(Page-level text extractions)
□ □ □ □

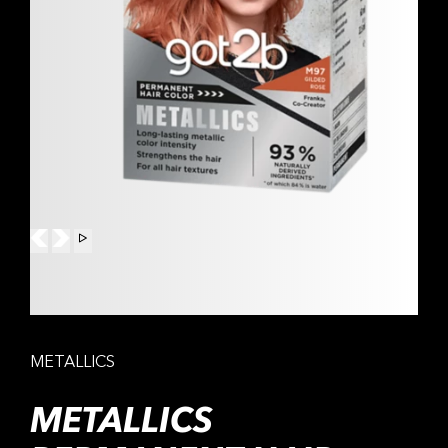
METALLICS
METALLICS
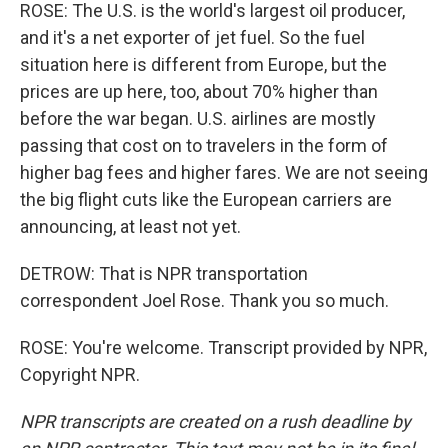
ROSE: The U.S. is the world's largest oil producer,
and it's a net exporter of jet fuel. So the fuel
situation here is different from Europe, but the
prices are up here, too, about 70% higher than
before the war began. U.S. airlines are mostly
passing that cost on to travelers in the form of
higher bag fees and higher fares. We are not seeing
the big flight cuts like the European carriers are
announcing, at least not yet.
DETROW: That is NPR transportation
correspondent Joel Rose. Thank you so much.
ROSE: You're welcome. Transcript provided by NPR,
Copyright NPR.
NPR transcripts are created on a rush deadline by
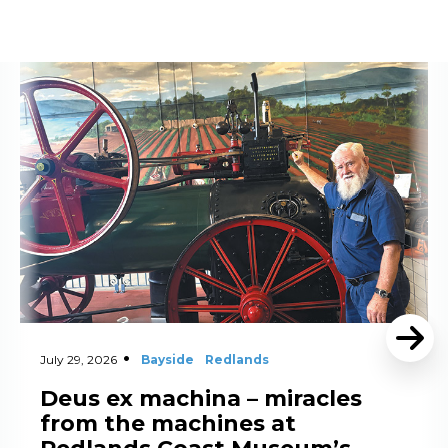
Read More
July 29, 2026
Bayside
Redlands
Deus ex machina – miracles
from the machines at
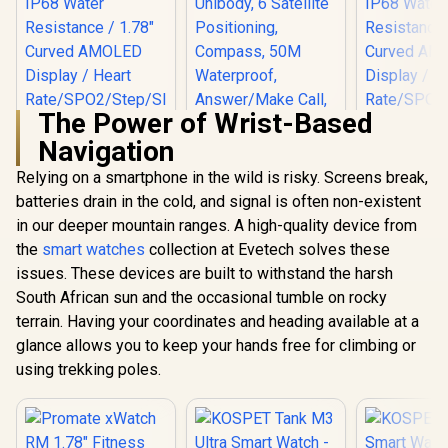
The Power of Wrist-Based
Navigation
Relying on a smartphone in the wild is risky. Screens break,
batteries drain in the cold, and signal is often non-existent
KOSPET Tank X2
Ultra GPS Silver
in our deeper mountain ranges. A high-quality device from
Promate 
Smart Watch, 3D
RM 1.78" 
the
Promate xWatch
smart watches
collection at Evetech solves these
Curved Glass,
Track
RM 1.78" Fitness
Stainless Steel
issues. These devices are built to withstand the harsh
Smartwatc
Tracker
Unibody, 6 Satellite
Bluetooth C
South African sun and the occasional tumble on rocky
Smartwatch with
Positioning,
Black / IP
R
849
R
1,499
R
849
Bluetooth Calling -
In Stock
In Stock
Compass, 50M
terrain. Having your coordinates and heading available at a
Resistance
Silver / IP68 Water
Waterproof,
Curved 
glance allows you to keep your hands free for climbing or
Resistance / 1.78"
Answer/Make Call,
Display /
Curved AMOLED
using trekking poles.
1.64" AMOLED
Rate/SPO2/
Display / Heart
Screen / KOSPET-
ep/ Women
Rate/SPO2/Step/Sle
Tank-x2-ultra-
Tracker 
ep/ Women Health
Silver
Customize
Tracker / 100+
Face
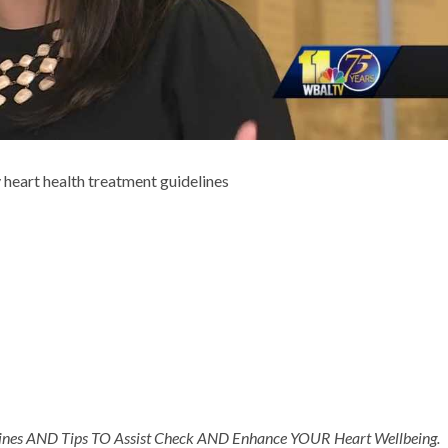
heart health treatment guidelines
nes AND Tips TO Assist Check AND Enhance YOUR Heart Wellbeing.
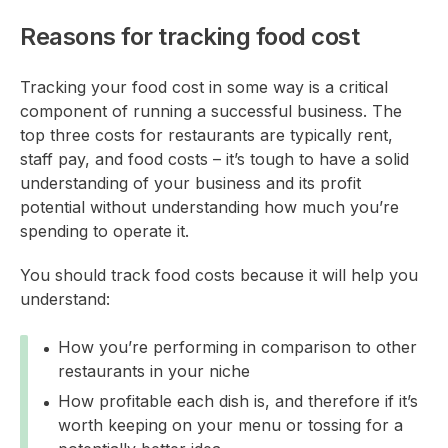
Reasons for tracking food cost
Tracking your food cost in some way is a critical
component of running a successful business. The
top three costs for restaurants are typically rent,
staff pay, and food costs – it’s tough to have a solid
understanding of your business and its profit
potential without understanding how much you’re
spending to operate it.
You should track food costs because it will help you
understand:
How you’re performing in comparison to other
restaurants in your niche
How profitable each dish is, and therefore if it’s
worth keeping on your menu or tossing for a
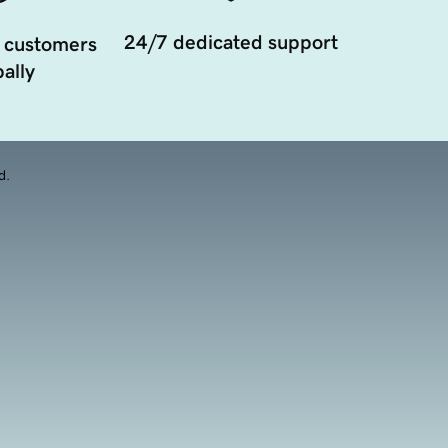
24/7 dedicated support
 customers
ally
d.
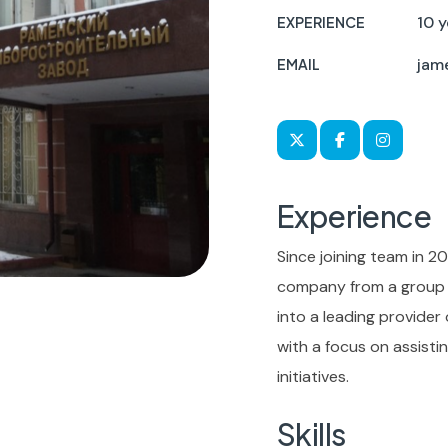
10 y
EXPERIENCE
jam
EMAIL
Experience
Since joining team in 20
company from a group o
into a leading provider
with a focus on assist
initiatives.
Skills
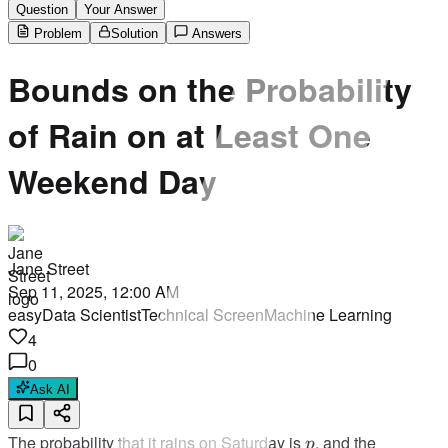
Question
Your Answer
Problem
Solution
Answers
Bounds on the Probability
of Rain on at Least One
Weekend Day
Jane Street
Sep 11, 2025, 12:00 AM
easy
Data Scientist
Technical Screen
Machine Learning
4
0
Ask AI
p
The probability that it rains on Saturday is
, and the
p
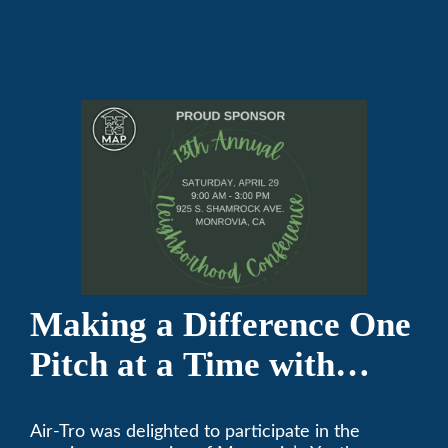
Making a Difference One
Pitch at a Time with
Monrovia Youth Baseball
Air-Tro was delighted to participate in the
League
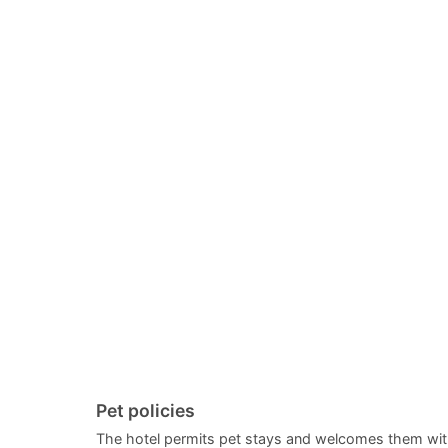
Pet policies
The hotel permits pet stays and welcomes them wit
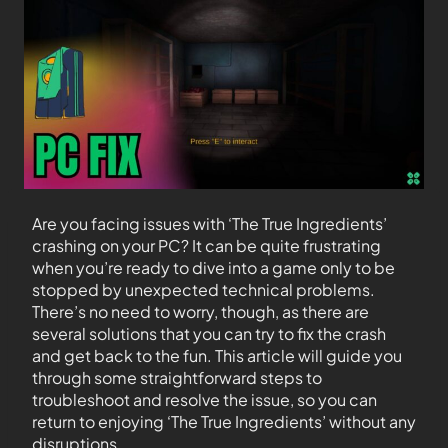
Are you facing issues with ‘The True Ingredients’
crashing on your PC? It can be quite frustrating
when you’re ready to dive into a game only to be
stopped by unexpected technical problems.
There’s no need to worry, though, as there are
several solutions that you can try to fix the crash
and get back to the fun. This article will guide you
through some straightforward steps to
troubleshoot and resolve the issue, so you can
return to enjoying ‘The True Ingredients’ without any
disruptions.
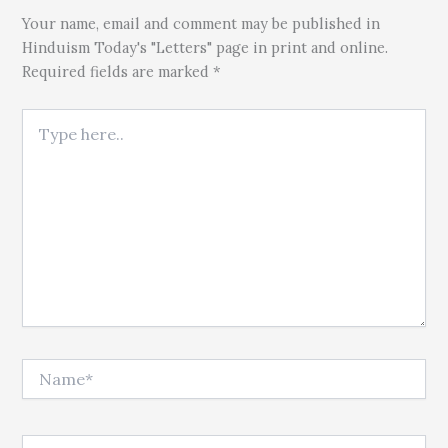
Your name, email and comment may be published in
Hinduism Today's "Letters" page in print and online.
Required fields are marked *
Type here..
Name*
Email*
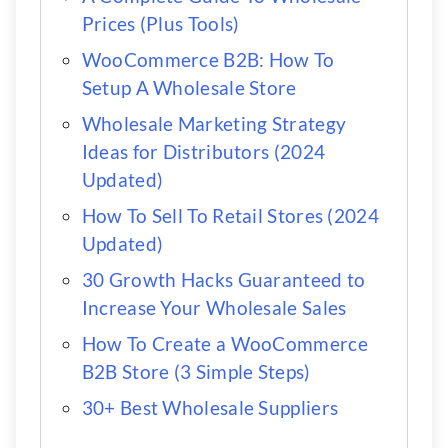
Prices (Plus Tools)
WooCommerce B2B: How To
Setup A Wholesale Store
Wholesale Marketing Strategy
Ideas for Distributors (2024
Updated)
How To Sell To Retail Stores (2024
Updated)
30 Growth Hacks Guaranteed to
Increase Your Wholesale Sales
How To Create a WooCommerce
B2B Store (3 Simple Steps)
30+ Best Wholesale Suppliers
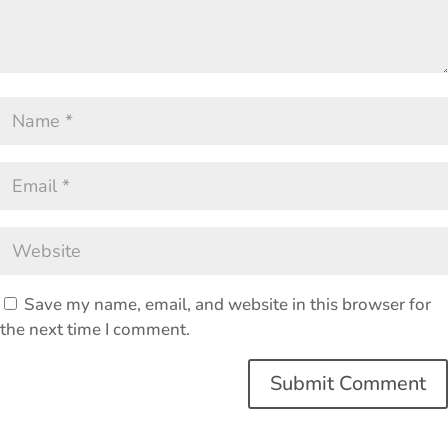
Save my name, email, and website in this browser for
the next time I comment.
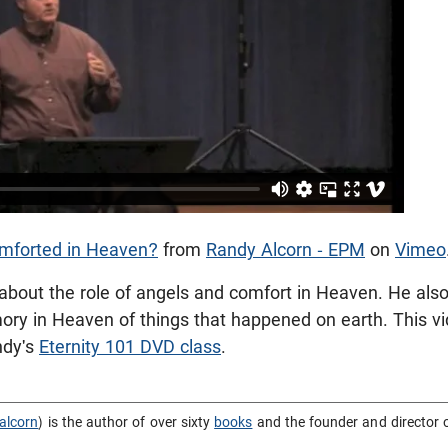
mforted in Heaven?
from
Randy Alcorn - EPM
on
Vimeo
about the role of angels and comfort in Heaven. He also
ory in Heaven of things that happened on earth.
This v
ndy's
Eternity 101 DVD class
.
alcorn
) is the author of over sixty
books
and the founder and director 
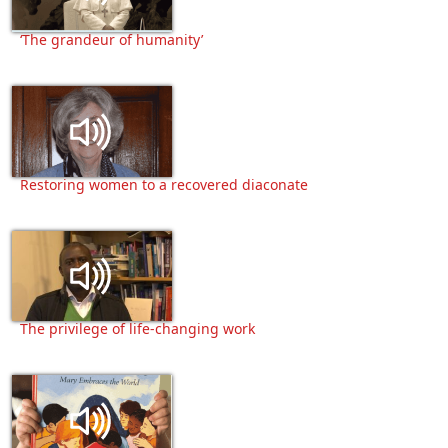
‘The grandeur of humanity’
Restoring women to a recovered diaconate
The privilege of life-changing work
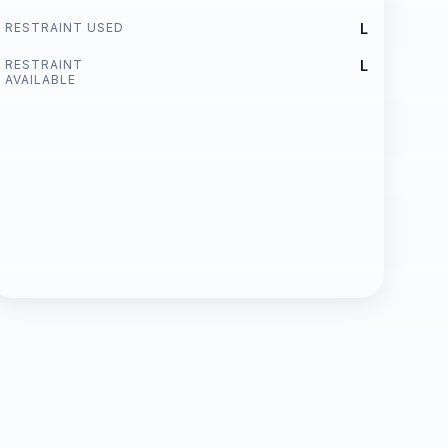
RESTRAINT USED
L
RESTRAINT
L
AVAILABLE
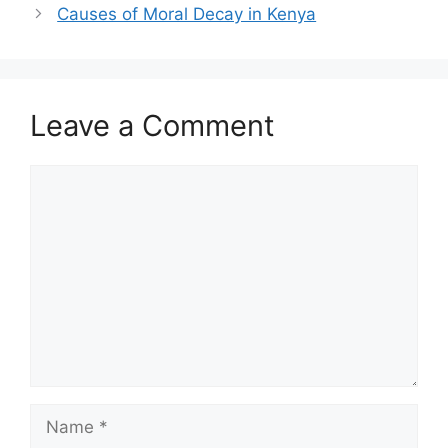
Causes of Moral Decay in Kenya
Leave a Comment
Comment
Name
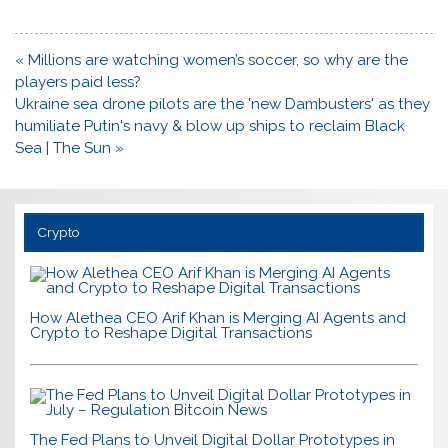
Post
« Millions are watching women’s soccer, so why are the
navigation
players paid less?
Ukraine sea drone pilots are the 'new Dambusters' as they
humiliate Putin's navy & blow up ships to reclaim Black
Sea | The Sun »
Crypto
How Alethea CEO Arif Khan is Merging AI Agents and
Crypto to Reshape Digital Transactions
The Fed Plans to Unveil Digital Dollar Prototypes in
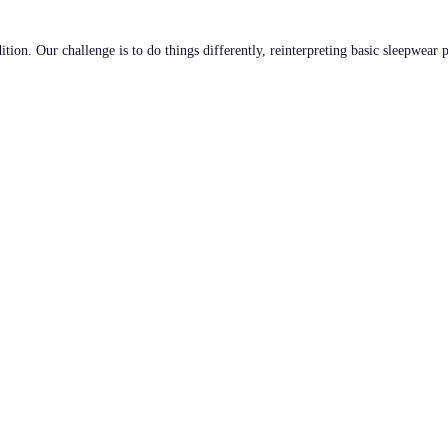
tion. Our challenge is to do things differently, reinterpreting basic sleepwear 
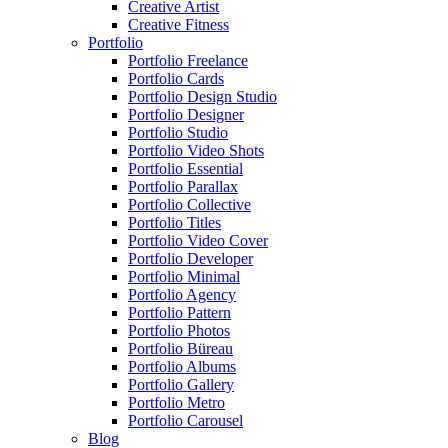
Creative Artist
Creative Fitness
Portfolio
Portfolio Freelance
Portfolio Cards
Portfolio Design Studio
Portfolio Designer
Portfolio Studio
Portfolio Video Shots
Portfolio Essential
Portfolio Parallax
Portfolio Collective
Portfolio Titles
Portfolio Video Cover
Portfolio Developer
Portfolio Minimal
Portfolio Agency
Portfolio Pattern
Portfolio Photos
Portfolio Büreau
Portfolio Albums
Portfolio Gallery
Portfolio Metro
Portfolio Carousel
Blog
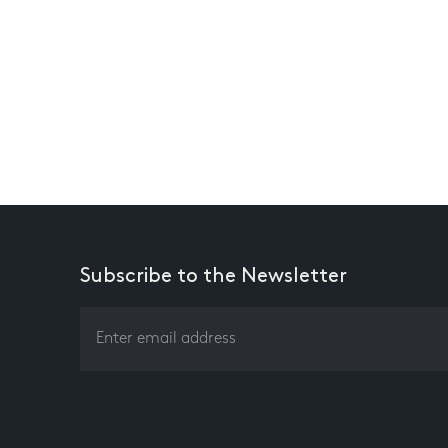
Subscribe to the Newsletter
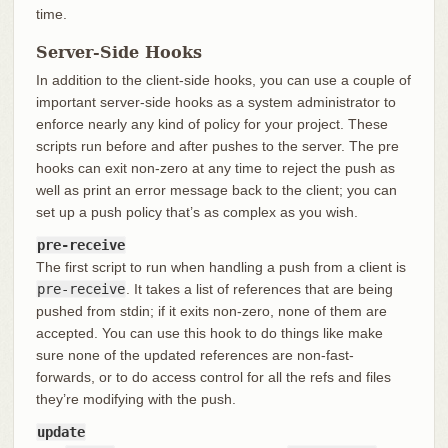
time.
Server-Side Hooks
In addition to the client-side hooks, you can use a couple of
important server-side hooks as a system administrator to
enforce nearly any kind of policy for your project. These
scripts run before and after pushes to the server. The pre
hooks can exit non-zero at any time to reject the push as
well as print an error message back to the client; you can
set up a push policy that’s as complex as you wish.
pre-receive
The first script to run when handling a push from a client is
pre-receive
. It takes a list of references that are being
pushed from stdin; if it exits non-zero, none of them are
accepted. You can use this hook to do things like make
sure none of the updated references are non-fast-
forwards, or to do access control for all the refs and files
they’re modifying with the push.
update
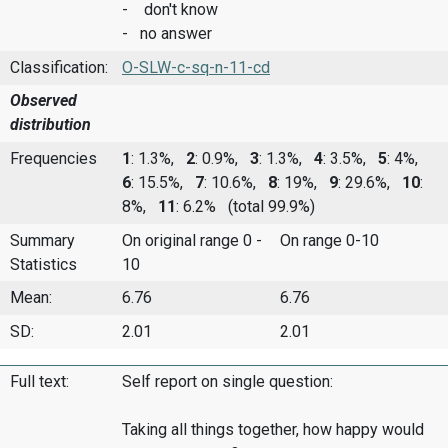
- don't know
- no answer
Classification:
O-SLW-c-sq-n-11-cd
Observed
distribution
Frequencies
1
: 1.3%,
2
: 0.9%,
3
: 1.3%,
4
: 3.5%,
5
: 4%,
6
: 15.5%,
7
: 10.6%,
8
: 19%,
9
: 29.6%,
10
:
8%,
11
: 6.2%
(total 99.9%)
Summary
On original range 0 -
On range 0-10
Statistics
10
Mean:
6.76
6.76
SD:
2.01
2.01
Full text:
Self report on single question:
Taking all things together, how happy would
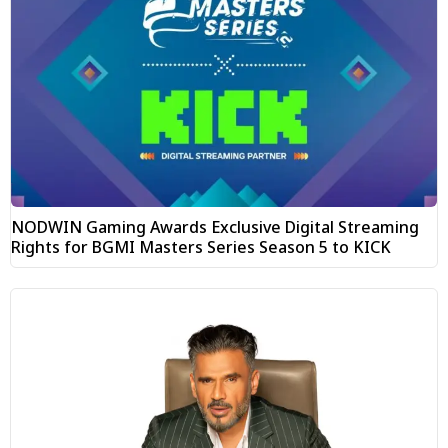
NODWIN Gaming Awards Exclusive Digital Streaming
Rights for BGMI Masters Series Season 5 to KICK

□ □ □ □

EXERCISE — Each line of the data that includes "will" counts once; say how many there are, giving nothing but the number.

RESPONSE TO THE TASK — 2